Below, we hear from Finnish educator, ASCD Board member, and Whole Child Virtual Conference presenter Pasi Sahlberg, whose session, "The Finnish Experience and the Whole Child," will be held Wednesday, May 8, 10:00–11:00 a.m. eastern time.
There is a "GERM" spreading across much of the world, including the United States, United Kingdom, and Australia. It is what I call the "Global Educational Reform Movement," and its symptoms are an emphasis on greater competition between schools, more school choice, greater accountability, and a desire for more standardized testing. It is like an epidemic that spreads and infects education systems and is passed on from one country to another, not by educators—who frequently are immune to the virus—but most often by pundits, media, and politicians. It results in education systems borrowing policies from one another that have little basis in research but sound right to those infected. As a consequence, schools get ill, teachers don't feel well, and kids learn less.

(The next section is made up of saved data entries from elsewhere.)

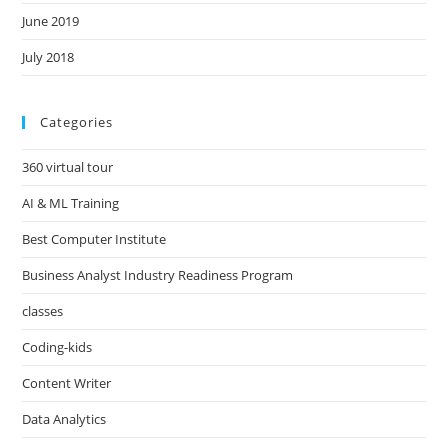
June 2019
July 2018
Categories
360 virtual tour
AI & ML Training
Best Computer Institute
Business Analyst Industry Readiness Program
classes
Coding-kids
Content Writer
Data Analytics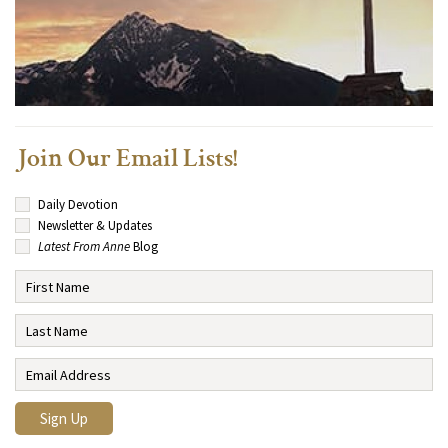
Join Our Email Lists!
Daily Devotion
Newsletter & Updates
Latest From Anne
Blog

There is an alternative path, however—a way to transform education systems, boost learning for all students, and empower teachers as real professionals. It is the way of inclusion and equity, teacher professionalism, collaborative practice, and trust-based responsibility. Finland's education system consistently ranks among the top in the world in learning achievement, equity of outcomes, and system efficiency. Many people ask: Why?

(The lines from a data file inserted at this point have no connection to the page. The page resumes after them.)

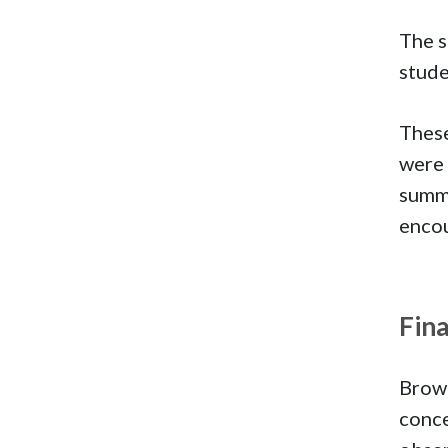
The s
stude
These
were 
summe
encou
Fin
Brown
conce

Our solution has been to focus systematically on equity, not competition, and to ensure that all schools are excellent, well resourced, and focus on the whole child. If all schools are good, there is no need to have publicly available ranking systems, and your school of choice is your neighborhood school.
In Finland, we also don't use the term "accountability." Instead, we expect that teachers and principals are responsible collectively for making all children successful. It is success by empowerment, not Adequate Yearly Progress achieved through threats and fear.

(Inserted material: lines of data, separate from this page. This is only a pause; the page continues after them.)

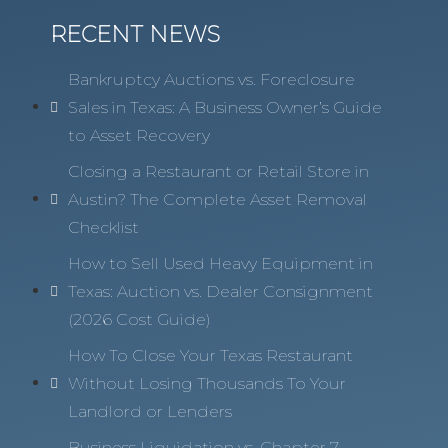
RECENT NEWS
Bankruptcy Auctions vs. Foreclosure
Sales in Texas: A Business Owner’s Guide
to Asset Recovery
Closing a Restaurant or Retail Store in
Austin? The Complete Asset Removal
Checklist
How to Sell Used Heavy Equipment in
Texas: Auction vs. Dealer Consignment
(2026 Cost Guide)
How To Close Your Texas Restaurant
Without Losing Thousands To Your
Landlord or Lenders
Business Liquidation vs. Chapter 7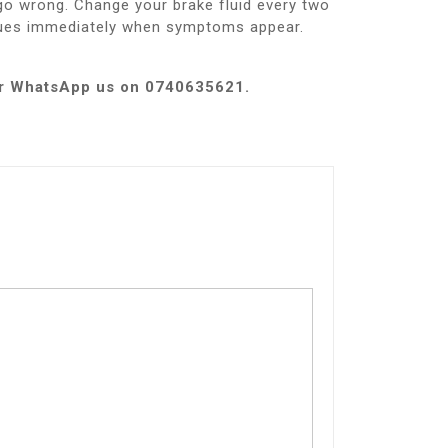
go wrong. Change your brake fluid every two
ssues immediately when symptoms appear.
e or WhatsApp us on 0740635621.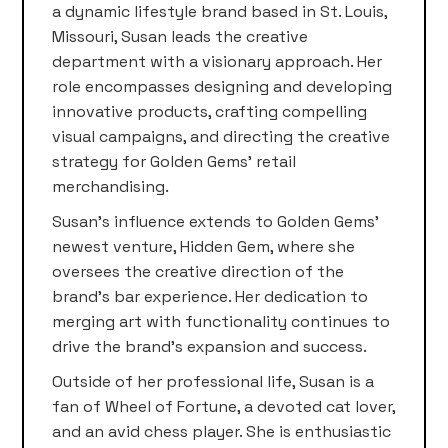
a dynamic lifestyle brand based in St. Louis,
Missouri, Susan leads the creative
department with a visionary approach. Her
role encompasses designing and developing
innovative products, crafting compelling
visual campaigns, and directing the creative
strategy for Golden Gems’ retail
merchandising.
Susan’s influence extends to Golden Gems’
newest venture, Hidden Gem, where she
oversees the creative direction of the
brand’s bar experience. Her dedication to
merging art with functionality continues to
drive the brand’s expansion and success.
Outside of her professional life, Susan is a
fan of Wheel of Fortune, a devoted cat lover,
and an avid chess player. She is enthusiastic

One frequently mentioned success factor of Finnish education is that shared responsibility has created strong mutual trust within our education system. Many young people desire to become teachers, and that has increased the quality of those entering teacher education programs and, eventually, teaching. As a result, we don't need external standardized tests, teacher evaluations, or inspections to ensure high quality.
You can have excellence and equity in schools simultaneously if education policies focus more on the whole child instead of academic performance, professional development instead of test-based accountability, and empowerment instead of stringent oversight. Another necessary condition of success is early prevention of learning difficulties through universal special needs education. Furthermore, what is needed is the right blend of ingenuity, time, patience, and determination.
Pasi Sahlberg is a Finnish educator, teacher, and scholar. He has worked with the World Bank, the European Commission, and the Organization for Economic Cooperation and Development (OECD). He advises governments in more than 45 countries on equity and excellence in education and is an ASCD Board of Directors member. He currently serves as the director general of the National Centre for International Mobility and Cooperation (CIMO) at the Finnish Ministry of Education and Culture in Helsinki, where he leads internationalization of the Finnish education system. Sahlberg won the 2013 Grawemeyer Award for his book Finnish Lessons: What Can the World Learn from Educational Change in Finland?